Cross-Vendor MCP Interoperability
MCP servers built for Claude will work with Codex CLI and vice versa — this was already largely true, but AAIF formalises the compatibility contract. The MCP Apps specification ensures that rich UI components render consistently across clients 3.

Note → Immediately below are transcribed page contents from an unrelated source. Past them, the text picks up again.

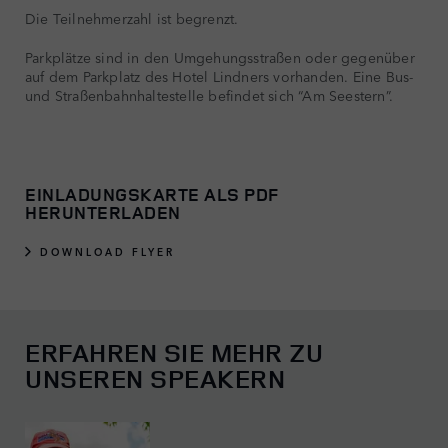
Die Teilnehmerzahl ist begrenzt.
Parkplätze sind in den Umgehungsstraßen oder gegenüber
auf dem Parkplatz des Hotel Lindners vorhanden. Eine Bus-
und Straßenbahnhaltestelle befindet sich “Am Seestern”.
EINLADUNGSKARTE ALS PDF
HERUNTERLADEN
DOWNLOAD FLYER
ERFAHREN SIE MEHR ZU
UNSEREN SPEAKERN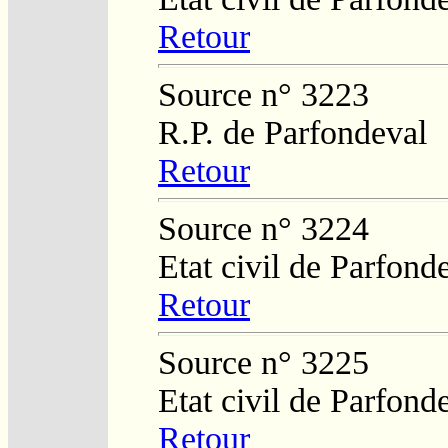
Retour
Source n° 3223
R.P. de Parfondeval
Retour
Source n° 3224
Etat civil de Parfond
Retour
Source n° 3225
Etat civil de Parfond
Retour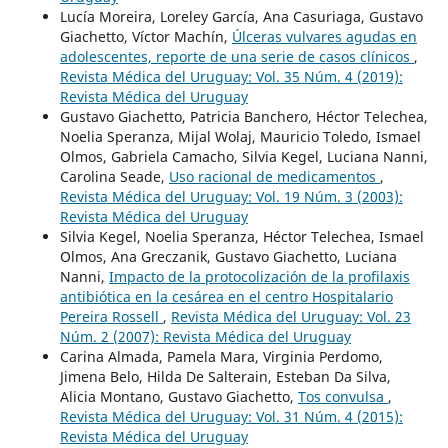
Lucía Moreira, Loreley García, Ana Casuriaga, Gustavo
Giachetto, Víctor Machín,
Úlceras vulvares agudas en
adolescentes, reporte de una serie de casos clínicos
,
Revista Médica del Uruguay: Vol. 35 Núm. 4 (2019):
Revista Médica del Uruguay
Gustavo Giachetto, Patricia Banchero, Héctor Telechea,
Noelia Speranza, Mijal Wolaj, Mauricio Toledo, Ismael
Olmos, Gabriela Camacho, Silvia Kegel, Luciana Nanni,
Carolina Seade,
Uso racional de medicamentos
,
Revista Médica del Uruguay: Vol. 19 Núm. 3 (2003):
Revista Médica del Uruguay
Silvia Kegel, Noelia Speranza, Héctor Telechea, Ismael
Olmos, Ana Greczanik, Gustavo Giachetto, Luciana
Nanni,
Impacto de la protocolización de la profilaxis
antibiótica en la cesárea en el centro Hospitalario
Pereira Rossell
,
Revista Médica del Uruguay: Vol. 23
Núm. 2 (2007): Revista Médica del Uruguay
Carina Almada, Pamela Mara, Virginia Perdomo,
Jimena Belo, Hilda De Salterain, Esteban Da Silva,
Alicia Montano, Gustavo Giachetto,
Tos convulsa
,
Revista Médica del Uruguay: Vol. 31 Núm. 4 (2015):
Revista Médica del Uruguay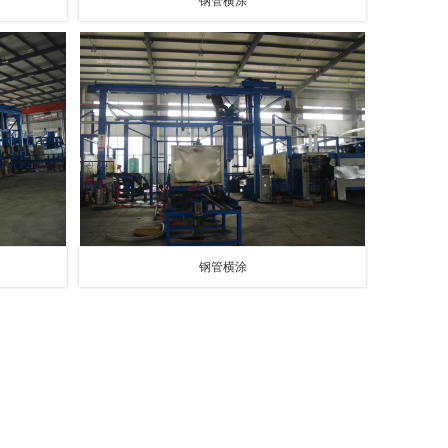
钢管横涂
钢管横涂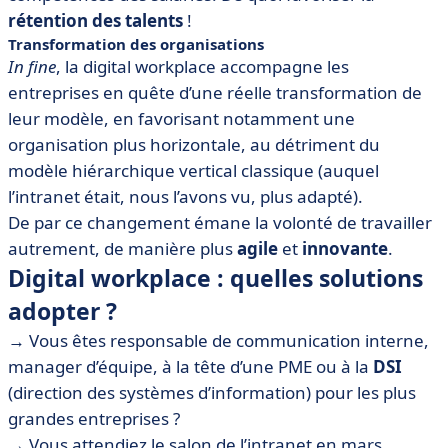
rétention des talents
!
Transformation des organisations
In fine
, la digital workplace accompagne les
entreprises en quête d’une réelle transformation de
leur modèle, en favorisant notamment une
organisation plus horizontale, au détriment du
modèle hiérarchique vertical classique (auquel
l’intranet était, nous l’avons vu, plus adapté).
De par ce changement émane la volonté de travailler
autrement, de manière plus
agile
et
innovante
.
Digital workplace : quelles solutions
adopter ?
→ Vous êtes responsable de communication interne,
manager d’équipe, à la tête d’une PME ou à la
DSI
(direction des systèmes d’information) pour les plus
grandes entreprises ?
→ Vous attendiez le salon de l’intranet en mars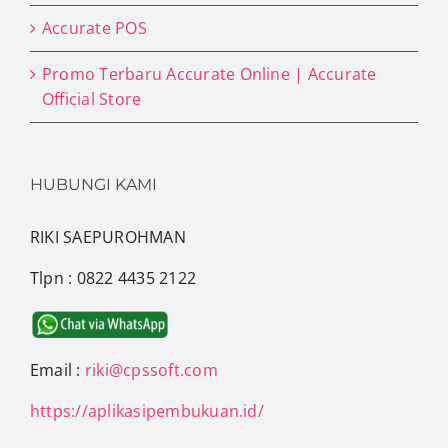
Accurate POS
Promo Terbaru Accurate Online | Accurate
Official Store
HUBUNGI KAMI
RIKI SAEPUROHMAN
Tlpn : 0822 4435 2122
Email :
riki@cpssoft.com
https://aplikasipembukuan.id/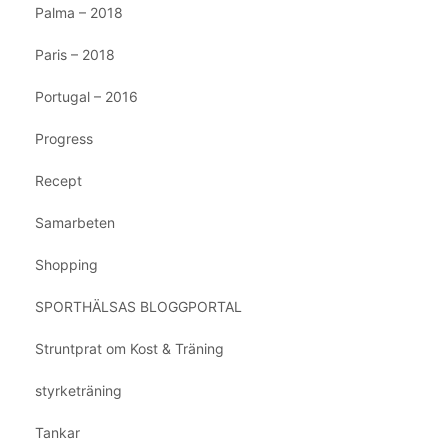
Palma – 2018
Paris – 2018
Portugal – 2016
Progress
Recept
Samarbeten
Shopping
SPORTHÄLSAS BLOGGPORTAL
Struntprat om Kost & Träning
styrketräning
Tankar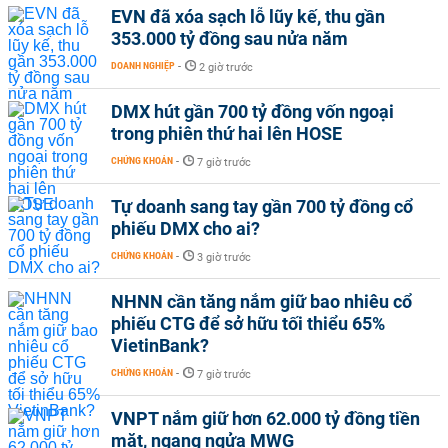
EVN đã xóa sạch lỗ lũy kế, thu gần
353.000 tỷ đồng sau nửa năm
DOANH NGHIỆP
-
2 giờ trước
DMX hút gần 700 tỷ đồng vốn ngoại
trong phiên thứ hai lên HOSE
CHỨNG KHOÁN
-
7 giờ trước
Tự doanh sang tay gần 700 tỷ đồng cổ
phiếu DMX cho ai?
CHỨNG KHOÁN
-
3 giờ trước
NHNN cần tăng nắm giữ bao nhiêu cổ
phiếu CTG để sở hữu tối thiểu 65%
VietinBank?
CHỨNG KHOÁN
-
7 giờ trước
VNPT nắm giữ hơn 62.000 tỷ đồng tiền
mặt, ngang ngửa MWG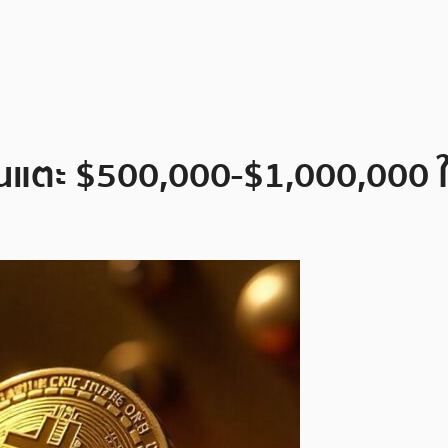
ลุ้นแตะ $500,000-$1,000,000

Practical Steps for Codex CLI Teams
1. Audit Your AGENTS.md Structure
Ensure your project uses AGENTS.md at the repository root. If you have been using only CLAUDE.md or tool-specific configuration, add an AGENTS.md to maximise cross-agent compatibility:
# Check current state
find . -maxdepth 3 -name "AGENTS.md" -o -name "CLAUDE.md" \
-o -name "AGENTS.override.md" -o -name "copilot-instructions.md" \
2>/dev/null
2. Prepare for v1.1 Frontmatter
The proposed v1.1 spec adds optional YAML frontmatter 4. While not yet merged, adding frontmatter now is safe — agents that do not understand it will ignore it:
---
description: "Backend API service — Go 1.23, PostgreSQL, gRPC"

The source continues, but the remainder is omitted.